Humans think using their brain's navigation system: Researchers combine individual threads of evidence to form a theory of human thinking.



It is one of the most fundamental questions in neuroscience: How do humans think? Until recently, we seemed far from a conclusive answer. However, scientists from the Max Planck Institute for Human Cognitive and Brain Sciences (MPI CBS) in Leipzig, Germany, and the Kavli Institute for Systems Neuroscience in Trondheim, Norway, offer a new proposal in the current issue of the journal Science, Humans think using their brain's navigation system.


When we navigate our environment, two important cell types are active in our brain. Place cells in the hippocampus and grid cells in the neighboring entorhinal cortex form a circuit that allows orientation and navigation. The team of scientists suggests that our inner navigation system does much more.
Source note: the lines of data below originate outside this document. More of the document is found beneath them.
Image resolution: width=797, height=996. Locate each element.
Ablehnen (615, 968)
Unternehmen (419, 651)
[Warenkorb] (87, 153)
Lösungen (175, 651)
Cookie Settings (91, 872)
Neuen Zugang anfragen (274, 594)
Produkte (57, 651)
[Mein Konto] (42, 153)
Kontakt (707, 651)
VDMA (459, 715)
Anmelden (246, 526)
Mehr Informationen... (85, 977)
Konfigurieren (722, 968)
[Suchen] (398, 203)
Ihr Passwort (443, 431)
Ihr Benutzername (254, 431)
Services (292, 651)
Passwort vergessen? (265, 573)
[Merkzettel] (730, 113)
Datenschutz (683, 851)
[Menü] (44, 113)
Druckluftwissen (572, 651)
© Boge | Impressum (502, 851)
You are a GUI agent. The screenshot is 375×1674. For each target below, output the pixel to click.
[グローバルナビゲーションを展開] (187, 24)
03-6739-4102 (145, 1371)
They propose that this system is also key to 'thinking', explaining why our knowledge seems to be organized in a spatial fashion.
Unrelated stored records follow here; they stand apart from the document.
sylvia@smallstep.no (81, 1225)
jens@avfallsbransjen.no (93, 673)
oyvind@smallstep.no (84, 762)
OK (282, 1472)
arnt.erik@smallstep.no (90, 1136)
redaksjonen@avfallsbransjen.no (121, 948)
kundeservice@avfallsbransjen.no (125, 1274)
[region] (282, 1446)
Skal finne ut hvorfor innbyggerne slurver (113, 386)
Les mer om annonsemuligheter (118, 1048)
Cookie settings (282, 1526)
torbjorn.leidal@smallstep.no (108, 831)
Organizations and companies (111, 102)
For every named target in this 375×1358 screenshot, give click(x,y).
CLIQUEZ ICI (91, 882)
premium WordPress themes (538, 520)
The term 'cognitive spaces' refers to mental maps in which we arrange our experience

Everything that we encounter has physical properties, whether a person or an object, and can therefore be arranged along different dimensions.


A Theory of Human Thinking


In their proposal, the team combine individual threads of evidence to form a theory of human thinking. The theory begins with the Nobel Prize-winning discoveries of place and grid cells in rodents' brains, which were subsequently shown to exist in humans. Both cell types show patterns of activity representing the animal's position in space, for example, while it forages for food. Each position in space is represented by a unique pattern of activity. Together, the activity of place and grid cells allows the formation of a mental map of the surroundings, which is stored and reactivated during later visits.


The very regular activation pattern of grid cells can also be observed in humans, but importantly, not only during navigation through geographical spaces

Grids cells are also active when learning new concepts, as shown by a study from 2016. In that study, volunteers learned to associate pictures of birds, which only varied in the length of their necks and legs, with different symbols, such as a tree or a bell. A bird with a long neck and short legs was associated with the tree whereas a bird with a short neck and long legs belonged to the bell. Thus, a specific combination of bodily features came to be represented by a symbol.


In a subsequent memory test, performed in a brain scanner, volunteers indicated whether various birds were associated with one of the symbols. Interestingly, the entorhinal cortex was activated, in much the same way as it is during navigation, providing a coordinate system for our thoughts.